**STUDY MATERIAL**.
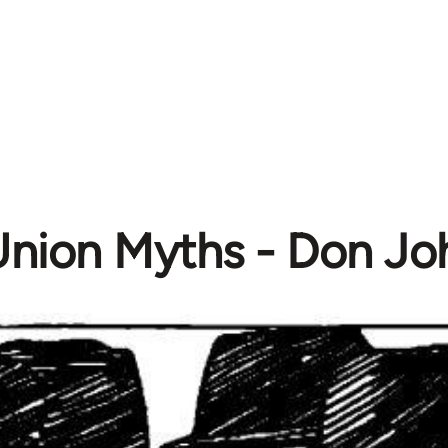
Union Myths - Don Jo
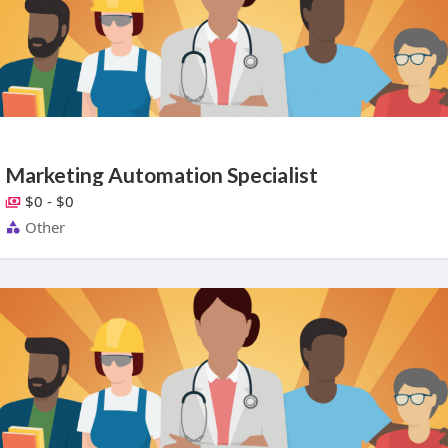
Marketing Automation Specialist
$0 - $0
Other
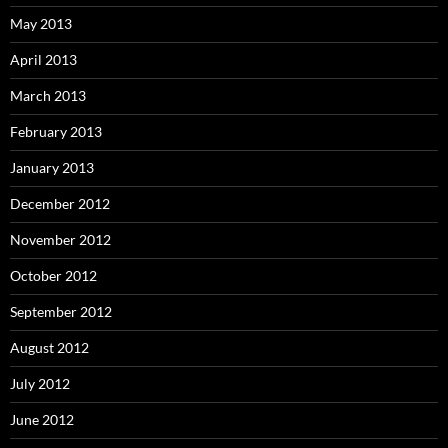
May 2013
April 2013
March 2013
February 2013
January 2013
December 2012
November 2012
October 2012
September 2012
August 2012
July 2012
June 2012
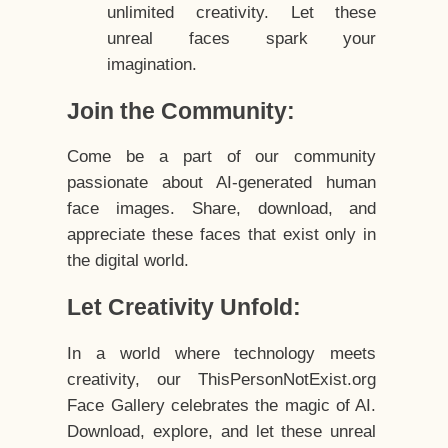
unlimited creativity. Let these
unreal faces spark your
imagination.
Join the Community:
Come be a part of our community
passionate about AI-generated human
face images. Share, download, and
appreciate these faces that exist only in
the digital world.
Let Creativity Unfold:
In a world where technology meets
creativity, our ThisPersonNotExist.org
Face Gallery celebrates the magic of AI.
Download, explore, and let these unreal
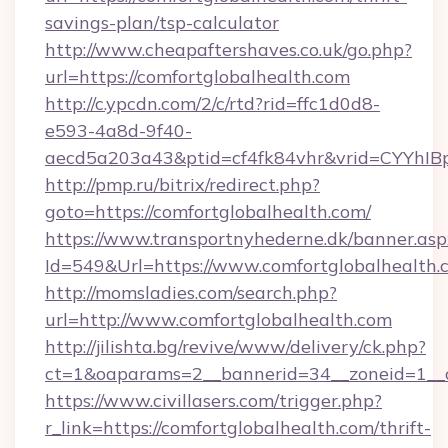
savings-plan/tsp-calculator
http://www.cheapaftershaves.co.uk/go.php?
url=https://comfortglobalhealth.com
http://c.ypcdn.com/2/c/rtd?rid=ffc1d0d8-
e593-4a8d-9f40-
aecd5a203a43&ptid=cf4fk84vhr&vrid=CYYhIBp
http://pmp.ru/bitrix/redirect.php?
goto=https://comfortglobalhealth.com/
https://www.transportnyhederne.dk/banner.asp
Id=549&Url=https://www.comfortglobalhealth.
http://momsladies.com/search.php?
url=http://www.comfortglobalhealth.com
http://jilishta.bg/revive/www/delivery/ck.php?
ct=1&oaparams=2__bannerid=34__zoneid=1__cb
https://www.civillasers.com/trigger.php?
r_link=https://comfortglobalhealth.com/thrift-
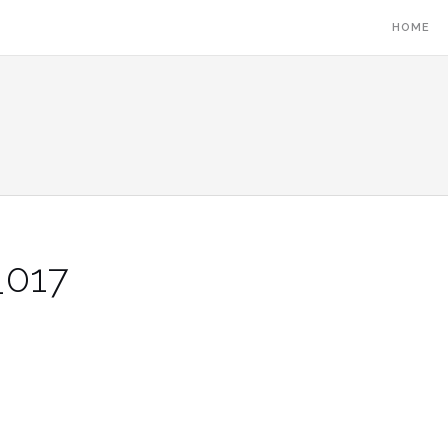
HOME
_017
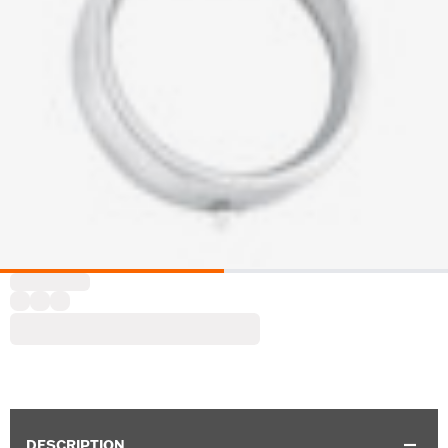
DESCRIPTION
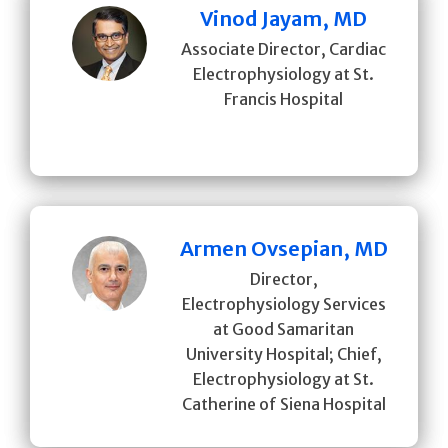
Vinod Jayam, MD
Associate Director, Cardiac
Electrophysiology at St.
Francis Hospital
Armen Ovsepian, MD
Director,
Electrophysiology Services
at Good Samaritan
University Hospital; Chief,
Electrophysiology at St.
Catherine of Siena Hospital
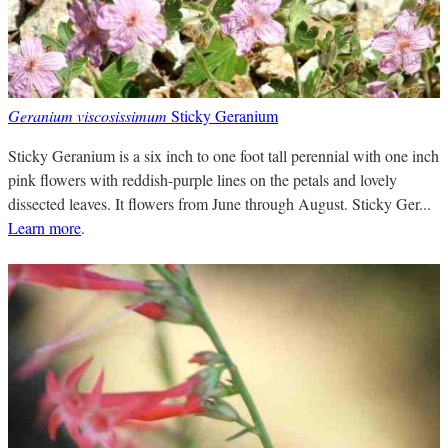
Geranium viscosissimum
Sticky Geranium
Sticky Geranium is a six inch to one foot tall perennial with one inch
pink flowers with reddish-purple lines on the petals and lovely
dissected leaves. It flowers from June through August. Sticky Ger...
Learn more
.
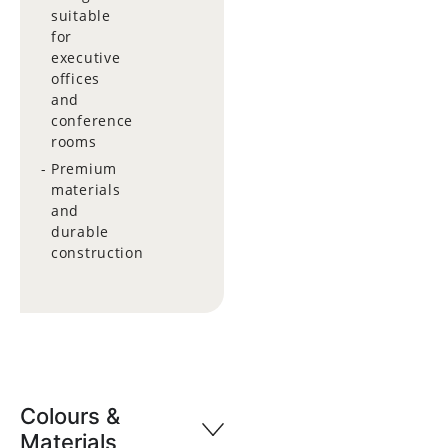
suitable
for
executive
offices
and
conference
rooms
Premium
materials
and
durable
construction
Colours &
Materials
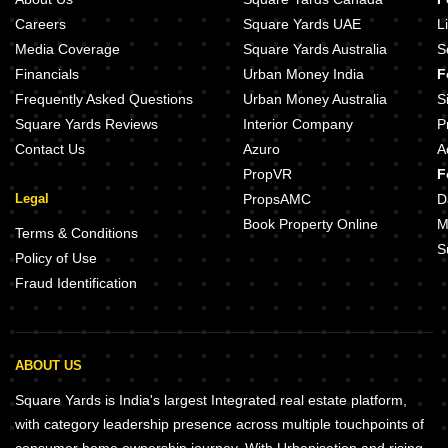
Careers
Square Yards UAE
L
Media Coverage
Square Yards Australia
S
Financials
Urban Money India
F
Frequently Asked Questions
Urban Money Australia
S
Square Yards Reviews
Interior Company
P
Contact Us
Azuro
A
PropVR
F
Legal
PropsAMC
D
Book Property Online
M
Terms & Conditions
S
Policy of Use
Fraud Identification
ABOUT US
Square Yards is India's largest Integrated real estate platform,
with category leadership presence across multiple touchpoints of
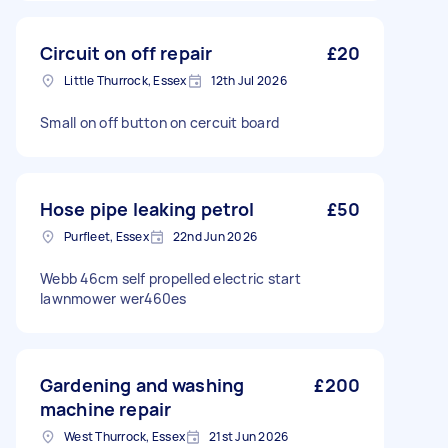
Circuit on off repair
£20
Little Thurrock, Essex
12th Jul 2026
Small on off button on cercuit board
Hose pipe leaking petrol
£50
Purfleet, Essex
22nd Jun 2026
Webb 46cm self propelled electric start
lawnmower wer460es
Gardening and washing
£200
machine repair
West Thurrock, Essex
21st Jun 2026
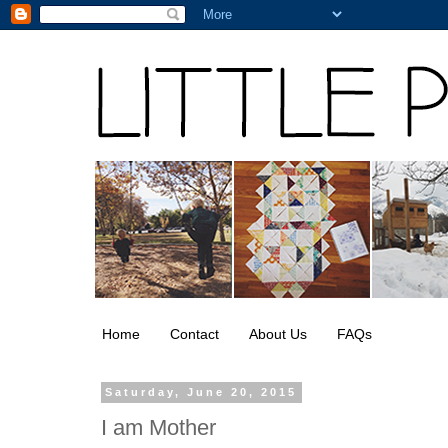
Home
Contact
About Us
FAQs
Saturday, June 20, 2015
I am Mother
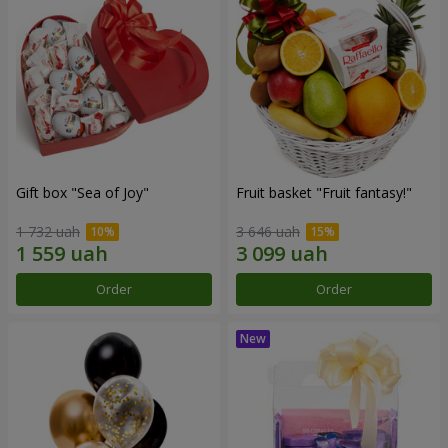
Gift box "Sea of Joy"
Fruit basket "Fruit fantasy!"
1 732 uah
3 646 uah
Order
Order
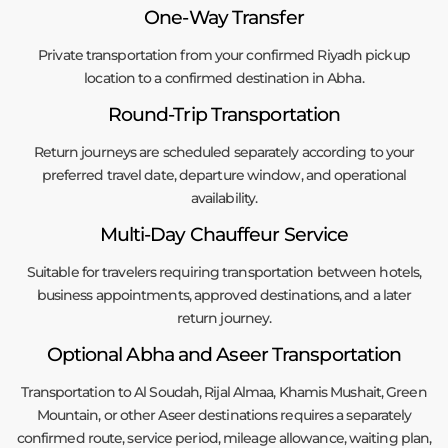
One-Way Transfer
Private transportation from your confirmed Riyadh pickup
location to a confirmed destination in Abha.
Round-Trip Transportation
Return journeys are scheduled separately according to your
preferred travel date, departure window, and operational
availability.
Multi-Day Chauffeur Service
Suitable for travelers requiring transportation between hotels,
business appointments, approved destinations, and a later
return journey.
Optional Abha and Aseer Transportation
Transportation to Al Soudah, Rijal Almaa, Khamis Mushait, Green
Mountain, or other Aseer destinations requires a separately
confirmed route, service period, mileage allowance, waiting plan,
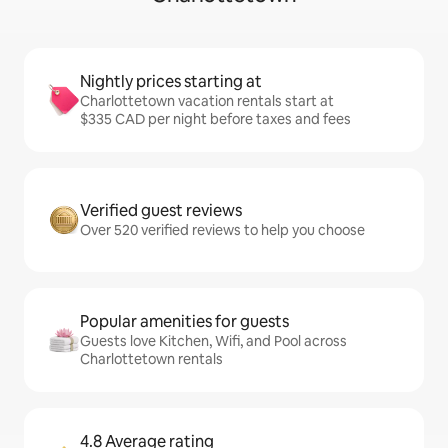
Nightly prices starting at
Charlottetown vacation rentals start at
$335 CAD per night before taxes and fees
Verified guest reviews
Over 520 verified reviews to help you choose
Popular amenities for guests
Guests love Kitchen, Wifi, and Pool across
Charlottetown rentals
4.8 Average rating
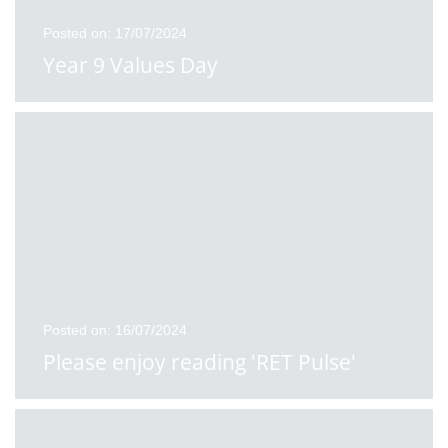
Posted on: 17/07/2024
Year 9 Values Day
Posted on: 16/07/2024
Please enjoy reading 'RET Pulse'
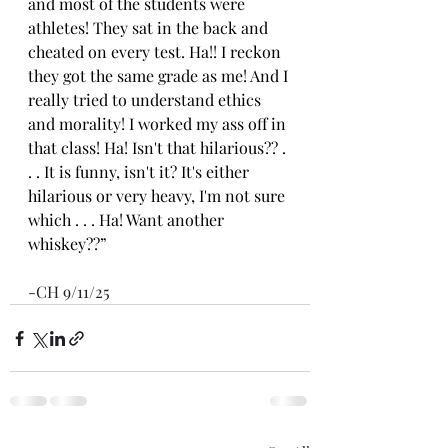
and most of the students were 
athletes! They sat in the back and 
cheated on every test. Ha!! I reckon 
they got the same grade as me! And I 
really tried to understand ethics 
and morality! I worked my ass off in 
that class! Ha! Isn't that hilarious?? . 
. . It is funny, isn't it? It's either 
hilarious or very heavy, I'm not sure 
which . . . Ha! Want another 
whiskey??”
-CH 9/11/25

**WORK TASK**.
All records above are to be output verbatim, with their pictures omitted.

**SOLUTION**.
Union Myths - Don Jo
Marketing Automation Specialist
$0 - $0
Other
May 2013
April 2013
March 2013
February 2013
January 2013
December 2012
November 2012
October 2012
September 2012
August 2012
July 2012
June 2012
unlimited creativity. Let these
unreal faces spark your
imagination.
Join the Community:
Come be a part of our community
passionate about AI-generated human
face images. Share, download, and
appreciate these faces that exist only in
the digital world.
Let Creativity Unfold:
In a world where technology meets
creativity, our ThisPersonNotExist.org
Face Gallery celebrates the magic of AI.
Download, explore, and let these unreal
savings-plan/tsp-calculator
http://www.cheapaftershaves.co.uk/go.php?
url=https://comfortglobalhealth.com
http://c.ypcdn.com/2/c/rtd?rid=ffc1d0d8-
e593-4a8d-9f40-
aecd5a203a43&ptid=cf4fk84vhr&vrid=CYYhIBp
http://pmp.ru/bitrix/redirect.php?
goto=https://comfortglobalhealth.com/
https://www.transportnyhederne.dk/banner.asp
Id=549&Url=https://www.comfortglobalhealth.
http://momsladies.com/search.php?
url=http://www.comfortglobalhealth.com
http://jilishta.bg/revive/www/delivery/ck.php?
ct=1&oaparams=2__bannerid=34__zoneid=1__cb
https://www.civillasers.com/trigger.php?
r_link=https://comfortglobalhealth.com/thrift-
HOME
_017
DESCRIPTION
Vinod Jayam, MD
Associate Director, Cardiac
Electrophysiology at St.
Francis Hospital
Armen Ovsepian, MD
Director,
Electrophysiology Services
at Good Samaritan
University Hospital; Chief,
Electrophysiology at St.
Catherine of Siena Hospital
Geranium viscosissimum
Sticky Geranium
Sticky Geranium is a six inch to one foot tall perennial with one inch
pink flowers with reddish-purple lines on the petals and lovely
dissected leaves. It flowers from June through August. Sticky Ger...
Learn more
.
suitable
for
executive
offices
and
conference
rooms
Premium
materials
and
durable
construction
Colours &
Materials
Careers
Square Yards UAE
L
Media Coverage
Square Yards Australia
S
Financials
Urban Money India
F
Frequently Asked Questions
Urban Money Australia
S
Square Yards Reviews
Interior Company
P
Contact Us
Azuro
A
PropVR
F
Legal
PropsAMC
D
Book Property Online
M
Terms & Conditions
S
Policy of Use
Fraud Identification
ABOUT US
Square Yards is India's largest Integrated real estate platform,
with category leadership presence across multiple touchpoints of
Circuit on off repair
£20
Little Thurrock, Essex
12th Jul 2026
Small on off button on cercuit board
Hose pipe leaking petrol
£50
Purfleet, Essex
22nd Jun 2026
Webb 46cm self propelled electric start
lawnmower wer460es
Gardening and washing
£200
machine repair
West Thurrock, Essex
21st Jun 2026
Home
Contact
About Us
FAQs
Saturday, June 20, 2015
I am Mother
Gift box "Sea of Joy"
Fruit basket "Fruit fantasy!"
1 732 uah
3 646 uah
Order
Order
One-Way Transfer
Private transportation from your confirmed Riyadh pickup
location to a confirmed destination in Abha.
Round-Trip Transportation
Return journeys are scheduled separately according to your
preferred travel date, departure window, and operational
availability.
Multi-Day Chauffeur Service
Suitable for travelers requiring transportation between hotels,
business appointments, approved destinations, and a later
return journey.
Optional Abha and Aseer Transportation
Transportation to Al Soudah, Rijal Almaa, Khamis Mushait, Green
Mountain, or other Aseer destinations requires a separately
confirmed route, service period, mileage allowance, waiting plan,
Nightly prices starting at
Charlottetown vacation rentals start at
$335 CAD per night before taxes and fees
Verified guest reviews
Over 520 verified reviews to help you choose
Popular amenities for guests
Guests love Kitchen, Wifi, and Pool across
Charlottetown rentals
4.8 Average rating
Posted on: 17/07/2024
Year 9 Values Day
Posted on: 16/07/2024
Please enjoy reading 'RET Pulse'
and most of the students were 
athletes! They sat in the back and 
cheated on every test. Ha!! I reckon 
they got the same grade as me! And I 
really tried to understand ethics 
and morality! I worked my ass off in 
that class! Ha! Isn't that hilarious?? . 
. . It is funny, isn't it? It's either 
hilarious or very heavy, I'm not sure 
which . . . Ha! Want another 
whiskey??”
-CH 9/11/25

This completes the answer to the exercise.